Extracted entries
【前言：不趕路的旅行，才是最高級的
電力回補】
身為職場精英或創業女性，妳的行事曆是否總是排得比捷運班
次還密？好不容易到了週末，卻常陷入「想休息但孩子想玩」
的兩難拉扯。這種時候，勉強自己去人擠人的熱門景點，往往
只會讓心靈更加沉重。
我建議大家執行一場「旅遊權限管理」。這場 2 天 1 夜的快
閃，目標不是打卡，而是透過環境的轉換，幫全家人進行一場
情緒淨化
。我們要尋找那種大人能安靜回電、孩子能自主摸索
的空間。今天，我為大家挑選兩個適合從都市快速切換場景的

* * *

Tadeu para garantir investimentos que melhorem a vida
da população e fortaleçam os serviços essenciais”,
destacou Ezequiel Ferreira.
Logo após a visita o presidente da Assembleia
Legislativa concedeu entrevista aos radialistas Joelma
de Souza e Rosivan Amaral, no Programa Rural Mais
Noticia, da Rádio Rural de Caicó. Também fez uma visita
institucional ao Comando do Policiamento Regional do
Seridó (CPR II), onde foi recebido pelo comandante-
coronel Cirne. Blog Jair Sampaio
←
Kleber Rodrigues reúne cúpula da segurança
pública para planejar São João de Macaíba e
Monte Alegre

--

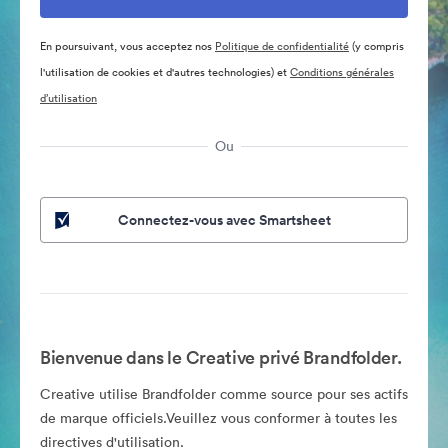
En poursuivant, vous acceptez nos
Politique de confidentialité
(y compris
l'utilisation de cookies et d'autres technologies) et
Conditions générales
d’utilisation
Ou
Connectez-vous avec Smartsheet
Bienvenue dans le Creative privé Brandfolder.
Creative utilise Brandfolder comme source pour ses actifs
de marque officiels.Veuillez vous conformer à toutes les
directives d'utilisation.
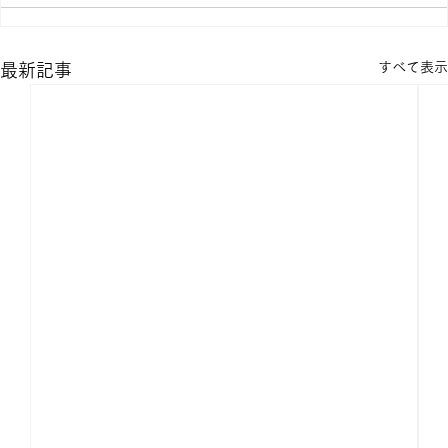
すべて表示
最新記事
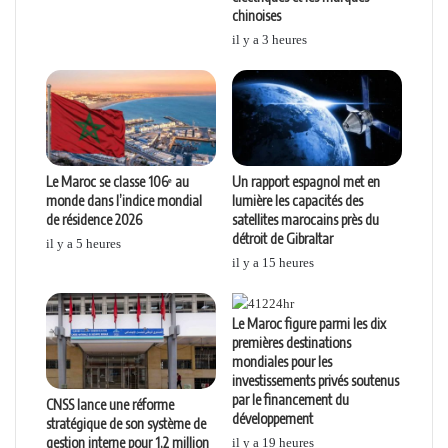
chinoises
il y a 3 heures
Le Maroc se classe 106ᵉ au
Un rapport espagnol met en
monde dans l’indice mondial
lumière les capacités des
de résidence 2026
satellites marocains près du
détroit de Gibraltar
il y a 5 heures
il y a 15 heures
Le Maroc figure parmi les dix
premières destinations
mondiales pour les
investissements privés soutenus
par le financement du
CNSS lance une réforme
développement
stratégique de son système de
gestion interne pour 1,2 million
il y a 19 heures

Task goal
Wherever the string "vous" occurs in the records, copy the line it is in.

Exercise solution
En poursuivant, vous acceptez nos
Connectez-vous avec Smartsheet
de marque officiels.Veuillez vous conformer à toutes les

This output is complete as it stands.